TITLE: Action/Adventure Series
AUTHOR: Kasey
SUMMARY: Post-2.08 (A little late, I know.) Sam writes the Pilgrim Chronicles.
RATING: PG
NOTES: A venting piece.  Writer's block - ugh!  <<--->> is what he writes.
THANKS: Flip and Dis, my eternal betas.  You guys are great.

<<"Look out for the -!" Young Joshua cried to his friend, Tobias, but it was too late.  The mysterious figure swung his hammer>>

I crumple yet another sheet of paper.  My fresh legal pad is almost gone.  Maybe this is why I write speeches.

I mean, for one thing, coming up with names?  Ones that don't sound stupid? I tried for 45 minutes before finally deciding on Joshua and Tobias.

No laughing.

And then, to make the things they say fit their personas?  To *create* their personas?  And make them different, fitting together, strengths and weaknesses, making a balanced team...

I could've made them opposites, used the personas of Josh and Toby respectively. Only it's a Hardy Boy-esque series.  the characters are about 10, 15 at most.  Now, that works for Josh, who I think is still flipping nickels in his office, but a 12-year-old who's as cynical as Toby? I’m afraid to know how cynical he'd be by the time he's 40.

And another thing:  If it's Hardy Boy-esque, the audience would be about 8 or 12.  So they can't be on the trail of an ax-murderer or something.  NO rapists, muggers...nothing *Exciting*, nothing life-or-death...

What's the fun in writing *that*?

I look forlornly at the wastebasket by the door.  It's nearly full with heaps of paper around it.  Stupid bad aim.

So.  A villain parents wouldn't object to...an...animal thief!  Stealing...pandas from the zoo!

...Since when did Pilgrims have pandas?

...Since when did they have *zoos*?

Okay, so no pandas...They had mules though, right?  Sure, we can say they had mules!  Okay, so the thief is stealing mules from the village...and Joshua and Tobias are trying to catch the culprit, who turns out to be...a young Indian boy who's trying to save his tribe.

So why would he steal mules and not food?

He could be stealing food, that would work...

Okay!  We have a protagonist, we have a villain - or rather, we have a culprit - we're ready to roll!  Neglecting the lack of suspects which will be addressed at a later date.

So now for a beginning.

<<It was a dark and stormy night...>> Nah, overused, too dramatic.

<<Once upon a time...>> Again, overused, too fluffy.  We're not doing a fairy tale here.  What we need is a strong beginning, one full of power and imagery, suspense and intrigue.
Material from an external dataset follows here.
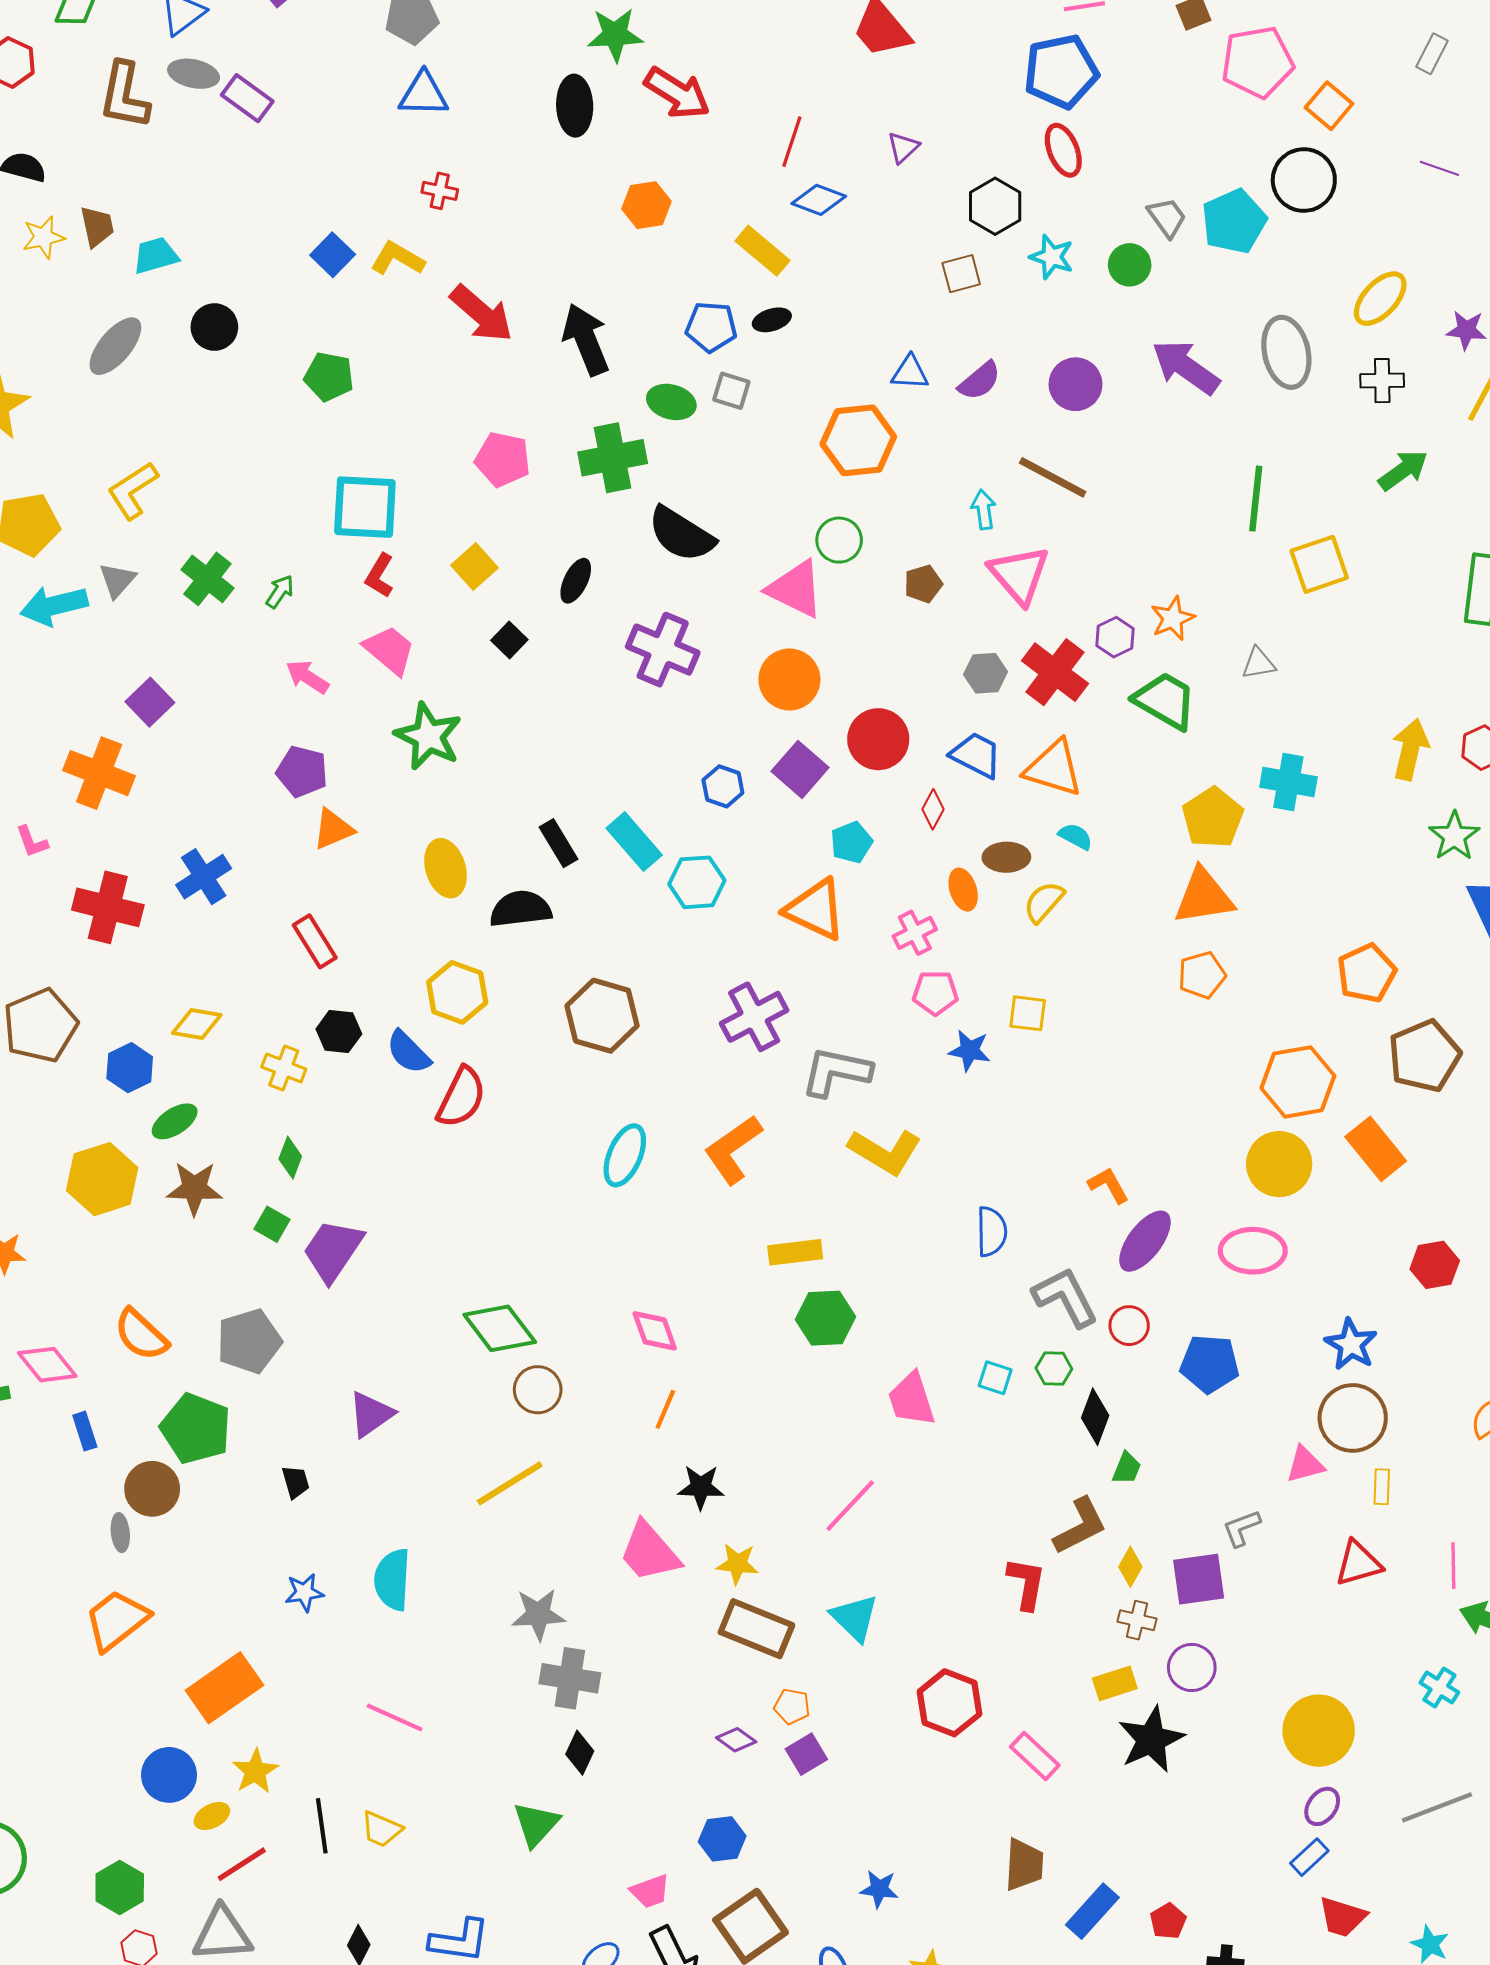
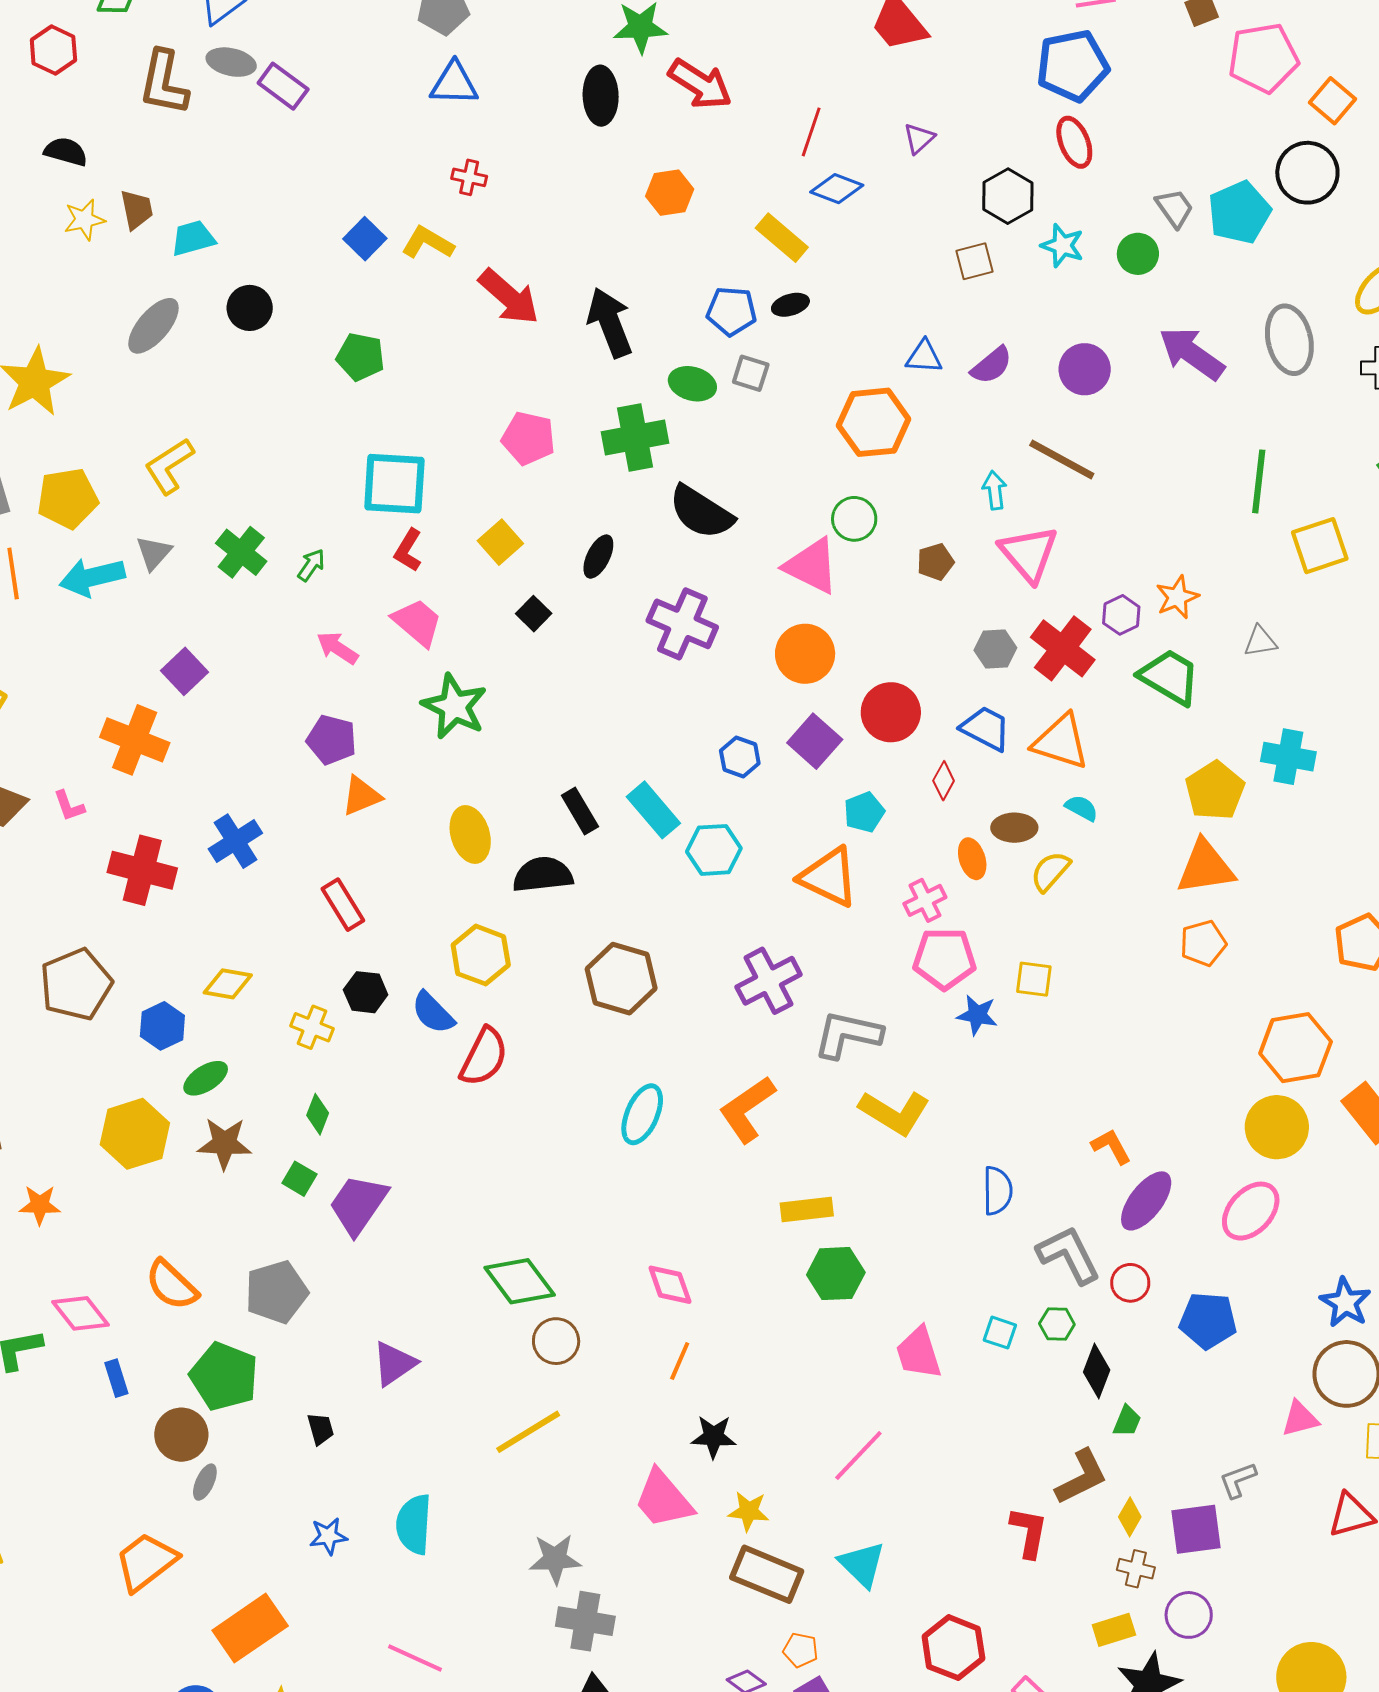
pink pentagon: (935, 993) -> (944, 959), size x1.4
pink ellipse: (1253, 1251) -> (1251, 1211), turned -48
gray ellipse: (120, 1533) -> (205, 1482), moved, turned 30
What *we* need is to stop referring to *our*selves in the plural and out loud!

What we need is a break, I think. Yes, definitely.  A break will do us good.

Who's "we", anyway?  Is there a mouse in my pocket?

I sigh.  This is harder than I thought.  Forget writing a series - I'm trying to write Chapter One!  Damn writers block.  I can't write anything!  I'm a failure!  A failure, I say!

I see a draft of the latest Economic Advisor address sitting on top of my folder.  Pulling it out, I begin to write quickly and efficiently, and am done within minutes.

...This is telling me something.  If only I knew what it was.